In the figures, the individual cooling tubes are all connected as parallel shown; however, it is clear that any number of them can also be in series could be arranged.

In certain cases and especially for strong cooling of the water the amount of liquid to be supplied to each cooler would have to be very small, so that it would be very difficult and almost impossible to access with an adjustable tap Nozzles to distribute such a small evenly, although the cooler according to the invention the utilization of the entire edge area of the liquid as an evaporation area allowed. This difficulty can be avoided by allowing the liquid is supplied intermittently by means of known or suitable devices. Here every added quantity is then large enough to be uniform in the various parts of the cooler to be allocated.
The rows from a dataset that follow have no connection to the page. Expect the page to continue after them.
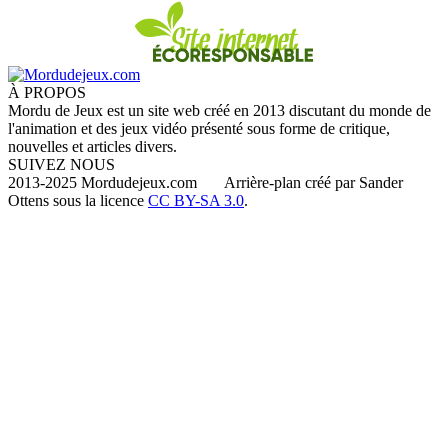
À PROPOS
Mordu de Jeux est un site web créé en 2013 discutant du monde de
l'animation et des jeux vidéo présenté sous forme de critique,
nouvelles et articles divers.
SUIVEZ NOUS
2013-2025 Mordudejeux.com Arrière-plan créé par Sander
Ottens sous la licence
CC BY-SA 3.0
.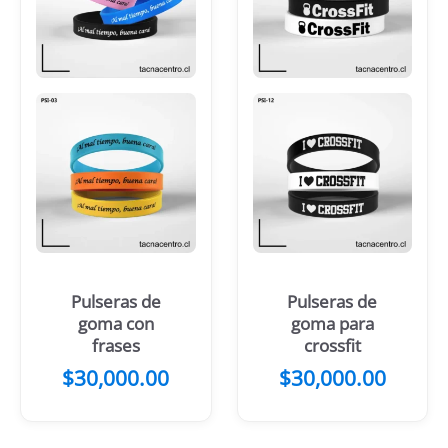
Pulseras de
Pulseras de
goma con
goma para
frases
crossfit
$
30,000.00
$
30,000.00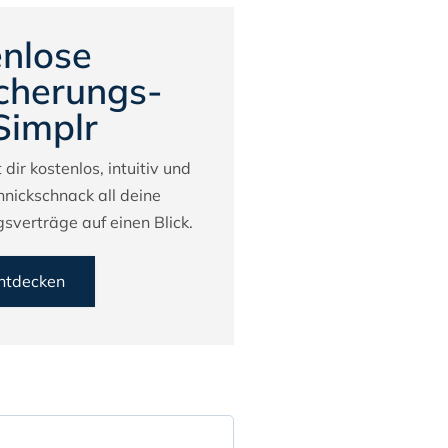
nlose
cherungs-
Simplr
 dir kostenlos, intuitiv und
hnickschnack all deine
sverträge auf einen Blick.
entdecken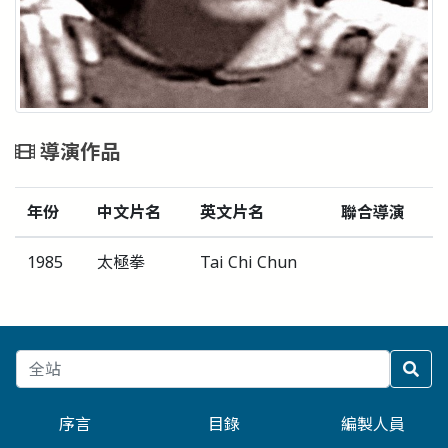
導演作品
年份
中文片名
英文片名
聯合導演
1985
太極拳
Tai Chi Chun
序言
目錄
編製人員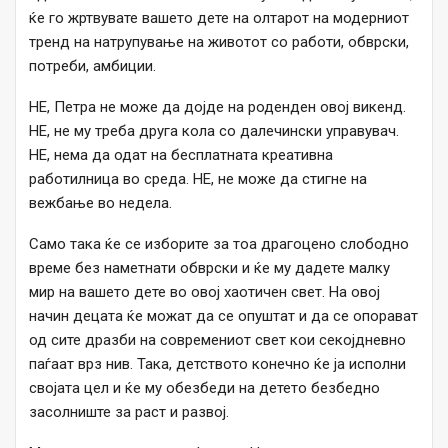
ќе го жртвувате вашето дете на олтарот на модерниот
тренд на натрупување на животот со работи, обврски,
потреби, амбиции.
НЕ, Петра не може да дојде на роденден овој викенд.
НЕ, не му треба друга кола со далечински управувач.
НЕ, нема да одат на бесплатната креативна
работилница во среда. НЕ, не може да стигне на
вежбање во недела.
Само така ќе се изборите за тоа драгоцено слободно
време без наметнати обврски и ќе му дадете малку
мир на вашето дете во овој хаотичен свет. На овој
начин децата ќе можат да се опуштат и да се опорават
од сите дразби на современиот свет кои секојдневно
паѓаат врз нив. Така, детството конечно ќе ја исполни
својата цел и ќе му обезбеди на детето безбедно
засолниште за раст и развој.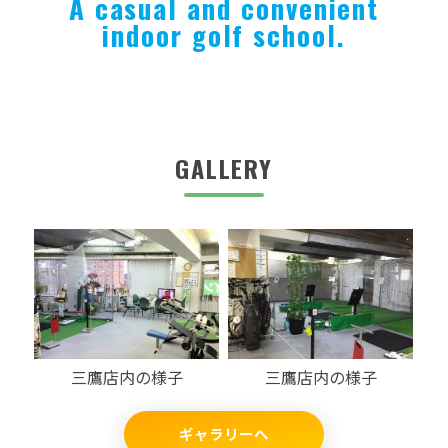
A casual and convenient
indoor golf school.
GALLERY
三鷹店内の様子
三鷹店内の様子
ギャラリーへ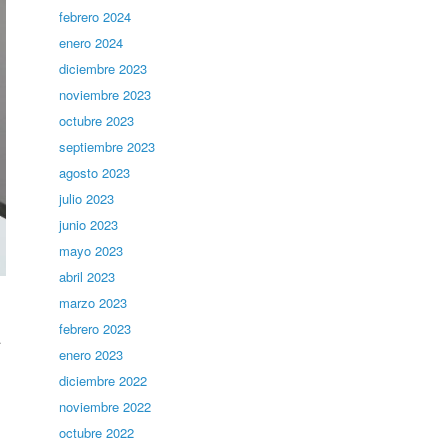
febrero 2024
enero 2024
diciembre 2023
noviembre 2023
octubre 2023
septiembre 2023
agosto 2023
julio 2023
junio 2023
mayo 2023
abril 2023
marzo 2023
febrero 2023
.
enero 2023
diciembre 2022
noviembre 2022
octubre 2022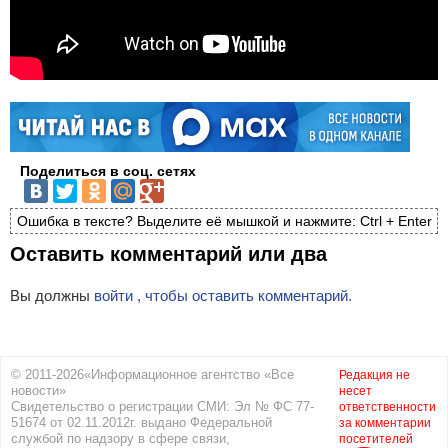
Поделиться в соц. сетях
Ошибка в тексте? Выделите её мышкой и нажмите: Ctrl + Enter
Оставить комментарий или два
Вы должны
войти , чтобы оставить комментарий.
© 2011-2026«Информационное агентство «Все
Редакция не
новости»
несет
Свидетельство о регистрации СМИ: Эл № ФС 77-
ответственности
51674 от 02.11.2012г. выдано Федеральной
за комментарии
службой по надзору в сфере связи,
посетителей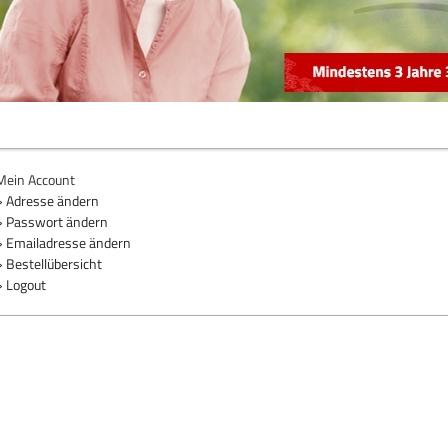
Mein Account
» Adresse ändern
» Passwort ändern
» Emailadresse ändern
» Bestellübersicht
» Logout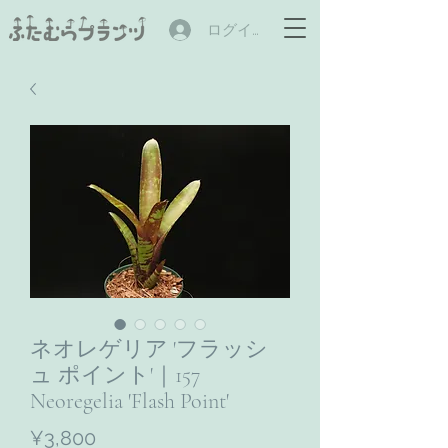
ログイン
ネオレゲリア 'フラッシ
ュ ポイント'｜157
Neoregelia 'Flash Point'
ราคา
¥3,800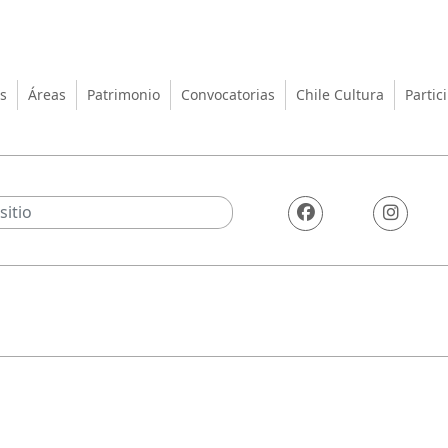
turas, las Artes y el Patrimo
s
Áreas
Patrimonio
Convocatorias
Chile Cultura
Partic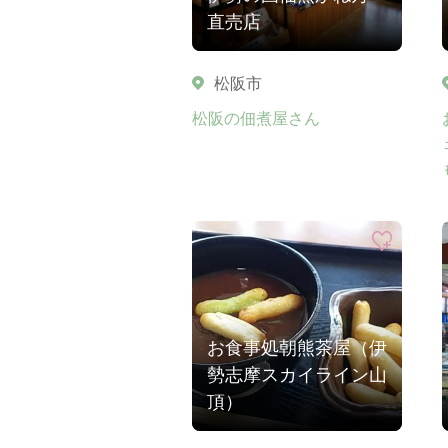
直売店
松阪市
松阪の佃煮屋さん
お食事処朝熊茶屋（伊
勢志摩スカイライン山
頂）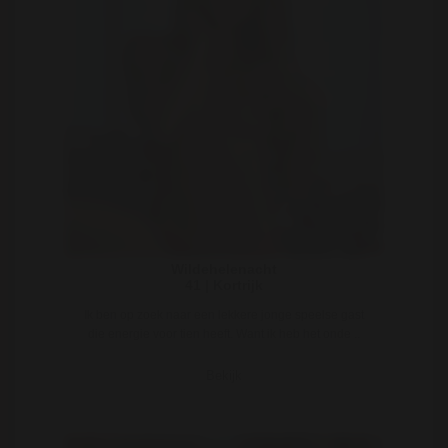
Wildehelenacht
41 | Kortrijk
Ik ben op zoek naar een lekkere jonge speelse gast
die energie voor tien heeft. Want ik heb het onde ..
Bekijk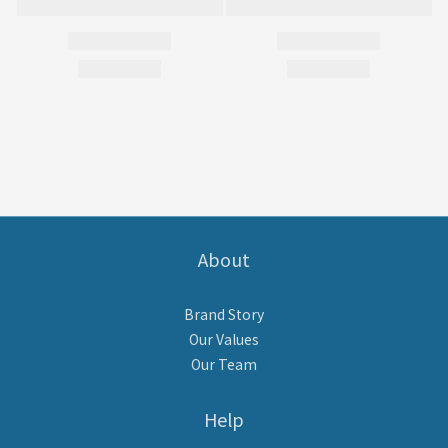
About
Brand Story
Our Values
Our Team
Help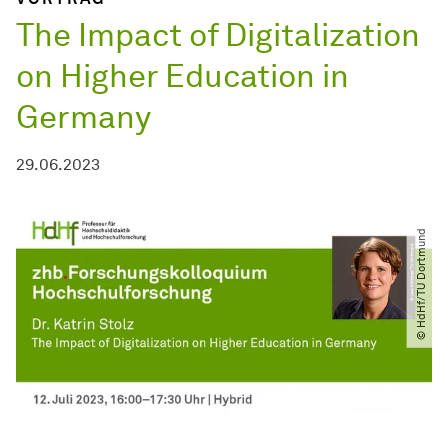
The Impact of Digitalization
on Higher Education in
Germany
29.06.2023
© HdHf​/​TU Dortmund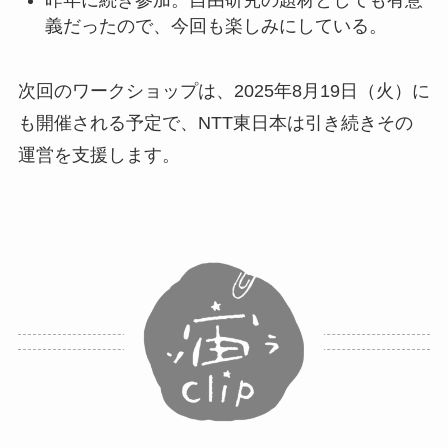
昨年に続き参加。自由研究の題材としても有意
義だったので、今回も楽しみにしている。
次回のワークショップは、2025年8月19日（火）に
も開催される予定で、NTT東日本は引き続きその
運営を支援します。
In Fig. 4 is a known device for the intermittent Feeding illustrated. It consists of a container 17 of sufficient size in which the liquid flows from a controllable tap 18 and in your one to the Nozzle line 16 connected lifter is arranged ig; once the liquid level has reached the apex of the lifter, the vessel empties quickly the latter.

Claims (1)

PATENT CLAIMS: 1. Evaporative trickle cooler, its vertical standing and cooling parts that are sprinkled at the top have horizontally arranged plates, thereby characterized in that the plates are arranged at such a small distance from one another, that as a result of the attraction in the narrow Split the liquid when draining, the spaces between the plates are completely filled and also is held between the plates when the fluid supply is interrupted. Device according to claim i, characterized in that the plates of tubes through which a liquid to be cooled flows.